İyi tanımlama ile tuhaf bir yılın son iki aylık dönemine girdik. Bu dönemin benim için bir başka kritik yanı, 55. yaşımı tamamlıyor olmam. Doğal olarak, bu yaşıma ve ardından 2020 yılına girerken, iyi dileklerimle beraber, bambaşka hayâllerim ve öngörülerim vardı. Oysa hayat, bu yıl bilmediğim yerden sorular, sorunlar ve fırsatlar sundu bana. Epey kısıtlı şartlarda, çokça içe dönük geçen bu süreçte yokluk ve yoksunluklara yeni anlamlar ve var olanlara bambaşka değerler yükler oldum. 

“HER NE OLURSA OLSUN HAYAT DEVAM EDİYOR” TATMİNİ 
Çoğunluğun aksine izole yaşayıp, salgına dair bilimsel önerileri birebir uygularken, evimizde bir anda hem iş yeri hem okul hem de mesken kimliklerini bir potada eritmek durumunda kalınca, yaşam biçimimiz ve ilişki kurma yöntemlerimiz ister istemez köklü şekilde değişti. İnternet; yeni düzenin, düzlemlerin hayat damarına dönüşürken, sanal toplantılar, sosyal medya uygulamaları, e-ticaret platformları vazgeçilmezimiz oldu.  Parmağımızın ucuyla dünyayı yönetiyor olmanın hazzı ve “Her ne olursa olsun, hayat devam ediyor” tatmini sürerken, koca bir fil evimizin ortasına gelip oturmasaydı iyiydi. Elektrik kesilince ne yapacağımızı bilememeyi, telefon şarjımız biterse çıplak kalmışız gibi hissetmeyi ya da internete bağlanamazsak adeta hasta olmayı kastetmiyorum. Kast ettiğim, özgür irade ile seçimler yaptığımızı, sonsuz bilgi ve kaynak ortamından beslendiğimizi, objektif davrandığımızı, akışa, içeriğe hâkim olduğumuzu sanırken, bizi bize aksettiren algoritmalarla dar, taraflı, sığlaşan bir dünyanın parçası olma halimiz. Fiilen giderek kutuplaşan, kalıplara dökülen, önyargıların şekillendirdiği açılarla hayata bakmaya başlamamız. 

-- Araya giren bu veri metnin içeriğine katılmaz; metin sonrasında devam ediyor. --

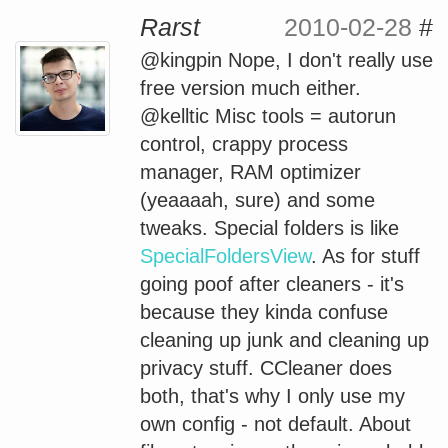
Rarst
2010-02-28
#
@kingpin Nope, I don't really use
free version much either.
@kelltic Misc tools = autorun
control, crappy process
manager, RAM optimizer
(yeaaaah, sure) and some
tweaks. Special folders is like
SpecialFoldersView
. As for stuff
going poof after cleaners - it's
because they kinda confuse
cleaning up junk and cleaning up
privacy stuff. CCleaner does
both, that's why I only use my
own config - not default. About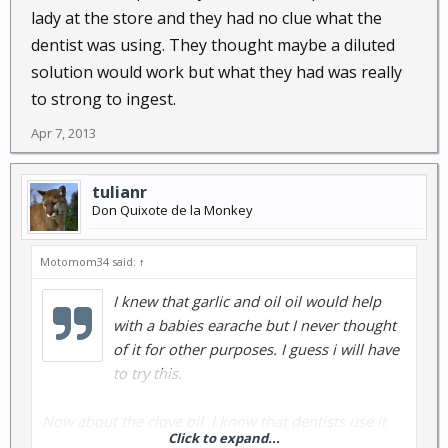
lady at the store and they had no clue what the
dentist was using. They thought maybe a diluted
solution would work but what they had was really
to strong to ingest.
Apr 7, 2013
tulianr
Don Quixote de la Monkey
Motomom34 said:
↑
I knew that garlic and oil oil would help
with a babies earache but I never thought
of it for other purposes. I guess i will have
to try this.
Now about the clove oil. I know that dentists use it
Click to expand...
for pain but when I went to the health food store it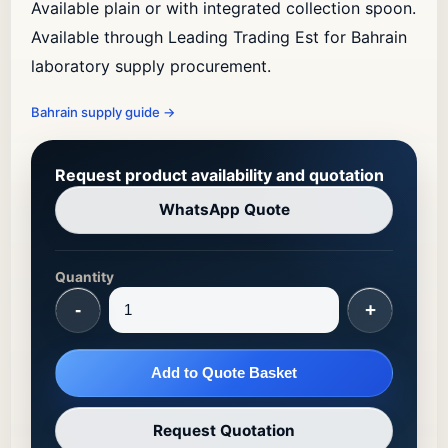
Available plain or with integrated collection spoon.
Available through Leading Trading Est for Bahrain
laboratory supply procurement.
Bahrain supply guide
→
Request product availability and quotation
WhatsApp Quote
Quantity
-
+
Add to Quote Basket
Request Quotation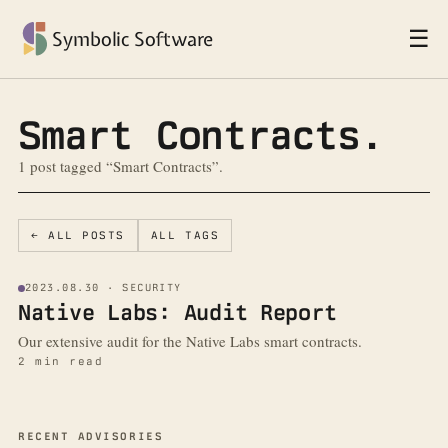
☰
Symbolic Software
Smart Contracts.
1 post tagged “Smart Contracts”.
← ALL POSTS
ALL TAGS
2023.08.30 · SECURITY
Native Labs: Audit Report
Our extensive audit for the Native Labs smart contracts.
2 min read
More from the blog
RECENT ADVISORIES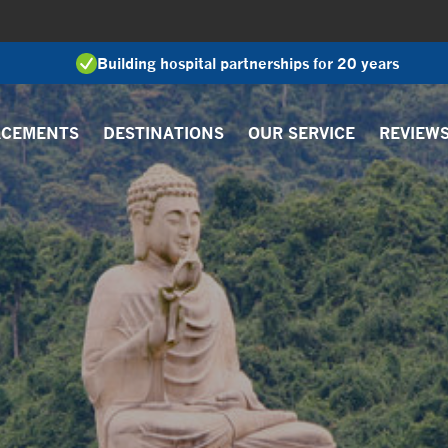
Building hospital partnerships for 20 years
ACEMENTS
DESTINATIONS
OUR SERVICE
REVIEW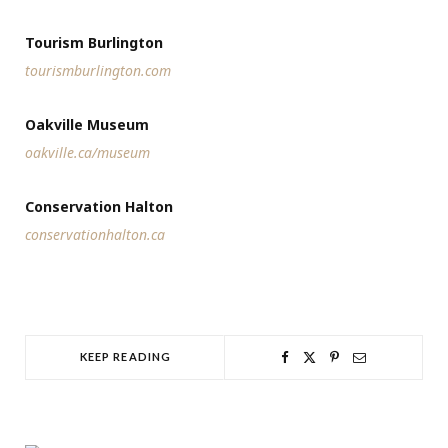
Tourism Burlington
tourismburlington.com
Oakville Museum
oakville.ca/museum
Conservation Halton
conservationhalton.ca
KEEP READING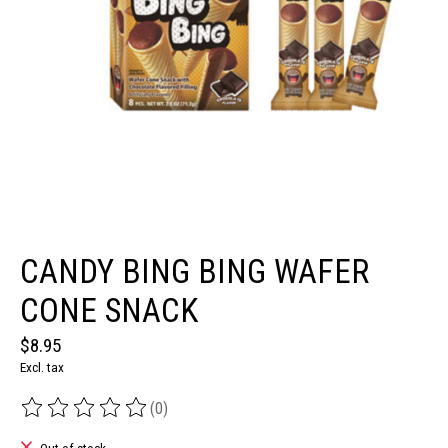
CANDY BING BING WAFER
CONE SNACK
$8.95
Excl. tax
(0)
The rating of this product is
0
out of 5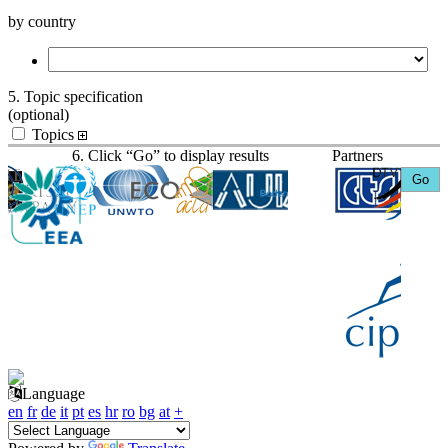
by country
5. Topic specification
(optional)
Topics
6. Click “Go” to display results
Partners
Language
en
fr
de
it
pt
es
hr
ro
bg
at
+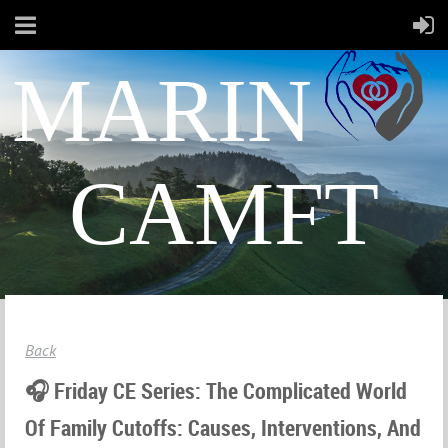
MARIN
CAMFT
Back
🎧 Friday CE Series: The Complicated World
Of Family Cutoffs: Causes, Interventions, And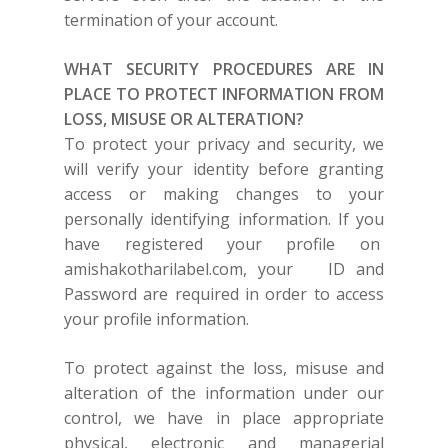
termination of your account.
WHAT SECURITY PROCEDURES ARE IN
PLACE TO PROTECT INFORMATION FROM
LOSS, MISUSE OR ALTERATION?
To protect your privacy and security, we
will verify your identity before granting
access or making changes to your
personally identifying information. If you
have registered your profile on
amishakotharilabel.com
,
your
ID and
Password are required in order to access
your profile information.
To protect against the loss, misuse and
alteration of the information under our
control, we have in place appropriate
physical, electronic and managerial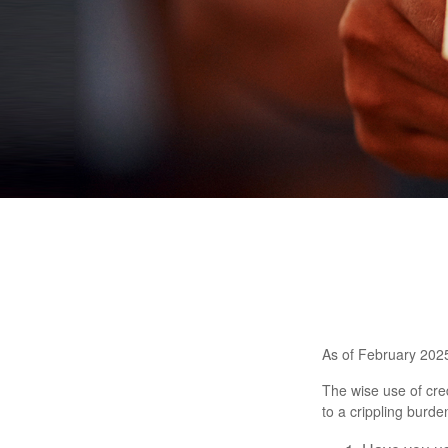
As of February 2025
The wise use of credi
to a crippling burd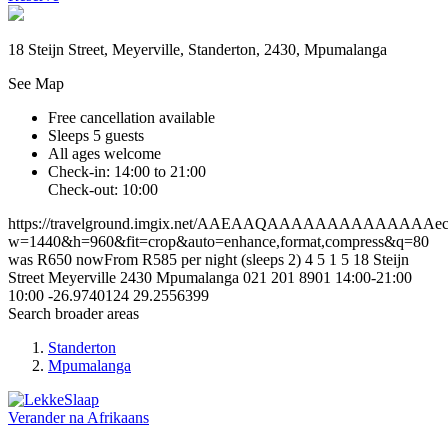
18 Steijn Street, Meyerville, Standerton, 2430, Mpumalanga
See Map
Free cancellation available
Sleeps 5 guests
All ages welcome
Check-in: 14:00 to 21:00
Check-out: 10:00
https://travelground.imgix.net/AAEAAQAAAAAAAAAAAAAAec48
w=1440&h=960&fit=crop&auto=enhance,format,compress&q=80
was R650 nowFrom R585 per night (sleeps 2)
4
5
1
5
18 Steijn
Street
Meyerville
2430
Mpumalanga
021 201 8901
14:00-21:00
10:00
-26.9740124
29.2556399
Search broader areas
Standerton
Mpumalanga
Verander na
Afrikaans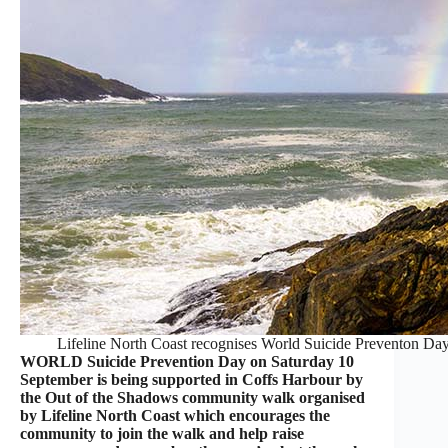
Lifeline North Coast recognises World Suicide Preventon Da
WORLD Suicide Prevention Day on Saturday 10
September is being supported in Coffs Harbour by
the Out of the Shadows community walk organised
by Lifeline North Coast which encourages the
community to join the walk and help raise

BAZI ÇIKAR GRUPLARININ MANİPÜLASYONU... 
Umarım bu karmaşık ifadeleri örneklere dökersek daha anlaşılabilir hale getirebilirim. Bir internet arama motorunda “Covid-19 ya da iklim değişikliği nedir?” yazsanız, karşınıza çıkan bilgiler, veriler ve tamamlayıcı türev sorular sizin o döneme kadar sanal alemde sergilediğiniz tercihlere, diğer araştırmalara, beğenilere, yorumlara, neyi izlediğinize, okuduğunuza, ne kadar vakit ayırdığınıza, iletişim ağınızdaki eğilimlere ve benzeri verilere göre oluşturulmuş kimliğinize göre karşınıza çıkacak. Yani bilimsel veriler, tanımlarla dünya genelinde bir mesele olarak ya da şehir efsanesi, bazı çıkar gruplarının manipülasyonu, komplo teorileri yelpazesi içinde uygun bir açıdan sunulacak.  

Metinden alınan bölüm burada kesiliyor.